#### Data records

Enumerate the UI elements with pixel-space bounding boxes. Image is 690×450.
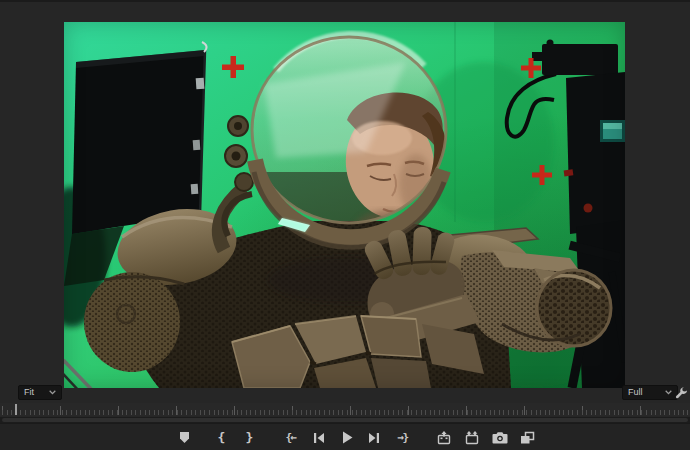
ruler-minor-ticks xyxy=(2,410,690,415)
go-to-in-icon: {← xyxy=(285,432,295,443)
play-button[interactable] xyxy=(336,427,357,448)
transport-controls-bar: { } {← xyxy=(0,423,690,450)
go-to-out-icon: →} xyxy=(397,432,407,443)
transport-controls: { } {← xyxy=(174,427,538,448)
camera-icon xyxy=(492,431,508,444)
step-back-icon xyxy=(312,432,325,444)
marker-icon xyxy=(178,431,191,444)
playhead-marker[interactable] xyxy=(15,404,17,415)
play-icon xyxy=(341,431,353,444)
comparison-view-button[interactable] xyxy=(517,427,538,448)
zoom-level-value: Fit xyxy=(24,386,34,399)
extract-button[interactable] xyxy=(461,427,482,448)
go-to-in-button[interactable]: {← xyxy=(280,427,301,448)
step-back-button[interactable] xyxy=(308,427,329,448)
mark-in-button[interactable]: { xyxy=(211,427,232,448)
wrench-icon xyxy=(675,386,688,399)
settings-button[interactable] xyxy=(674,385,689,400)
chevron-down-icon xyxy=(49,390,56,395)
program-monitor-video-viewport[interactable] xyxy=(64,22,625,388)
comparison-view-icon xyxy=(520,431,535,445)
playback-resolution-value: Full xyxy=(628,386,643,399)
lift-button[interactable] xyxy=(433,427,454,448)
helmet xyxy=(252,34,452,250)
green-screen-footage xyxy=(64,22,625,388)
export-frame-button[interactable] xyxy=(489,427,510,448)
timeline-ruler[interactable] xyxy=(0,403,690,416)
playback-resolution-select[interactable]: Full xyxy=(622,385,678,400)
mark-in-icon: { xyxy=(218,431,226,444)
zoom-level-select[interactable]: Fit xyxy=(18,385,62,400)
add-marker-button[interactable] xyxy=(174,427,195,448)
step-forward-button[interactable] xyxy=(364,427,385,448)
chevron-down-icon xyxy=(665,390,672,395)
mark-out-button[interactable]: } xyxy=(239,427,260,448)
monitor-settings-row: Fit Full xyxy=(0,385,690,402)
mark-out-icon: } xyxy=(246,431,254,444)
go-to-out-button[interactable]: →} xyxy=(392,427,413,448)
extract-icon xyxy=(464,431,480,445)
monitor-scrollbar-thumb[interactable] xyxy=(2,418,688,422)
lift-icon xyxy=(436,431,452,445)
step-forward-icon xyxy=(368,432,381,444)
program-monitor-panel: Fit Full xyxy=(0,0,690,450)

########

• [Problem to solve] Your copy should match the records word for word, with the pictures removed.

• [Reply]
Enumerate the UI elements with pixel-space bounding boxes. Image is 690×450.
ruler-minor-ticks xyxy=(2,410,690,415)
go-to-in-icon: {← xyxy=(285,432,295,443)
play-button[interactable] xyxy=(336,427,357,448)
transport-controls-bar: { } {← xyxy=(0,423,690,450)
go-to-out-icon: →} xyxy=(397,432,407,443)
transport-controls: { } {← xyxy=(174,427,538,448)
camera-icon xyxy=(492,431,508,444)
step-back-icon xyxy=(312,432,325,444)
marker-icon xyxy=(178,431,191,444)
playhead-marker[interactable] xyxy=(15,404,17,415)
play-icon xyxy=(341,431,353,444)
comparison-view-button[interactable] xyxy=(517,427,538,448)
zoom-level-value: Fit xyxy=(24,386,34,399)
extract-button[interactable] xyxy=(461,427,482,448)
go-to-in-button[interactable]: {← xyxy=(280,427,301,448)
step-back-button[interactable] xyxy=(308,427,329,448)
mark-in-button[interactable]: { xyxy=(211,427,232,448)
wrench-icon xyxy=(675,386,688,399)
settings-button[interactable] xyxy=(674,385,689,400)
chevron-down-icon xyxy=(49,390,56,395)
program-monitor-video-viewport[interactable] xyxy=(64,22,625,388)
comparison-view-icon xyxy=(520,431,535,445)
playback-resolution-value: Full xyxy=(628,386,643,399)
lift-button[interactable] xyxy=(433,427,454,448)
helmet xyxy=(252,34,452,250)
green-screen-footage xyxy=(64,22,625,388)
export-frame-button[interactable] xyxy=(489,427,510,448)
timeline-ruler[interactable] xyxy=(0,403,690,416)
playback-resolution-select[interactable]: Full xyxy=(622,385,678,400)
mark-in-icon: { xyxy=(218,431,226,444)
zoom-level-select[interactable]: Fit xyxy=(18,385,62,400)
add-marker-button[interactable] xyxy=(174,427,195,448)
step-forward-button[interactable] xyxy=(364,427,385,448)
chevron-down-icon xyxy=(665,390,672,395)
mark-out-button[interactable]: } xyxy=(239,427,260,448)
monitor-settings-row: Fit Full xyxy=(0,385,690,402)
mark-out-icon: } xyxy=(246,431,254,444)
go-to-out-button[interactable]: →} xyxy=(392,427,413,448)
extract-icon xyxy=(464,431,480,445)
monitor-scrollbar-thumb[interactable] xyxy=(2,418,688,422)
lift-icon xyxy=(436,431,452,445)
step-forward-icon xyxy=(368,432,381,444)
program-monitor-panel: Fit Full xyxy=(0,0,690,450)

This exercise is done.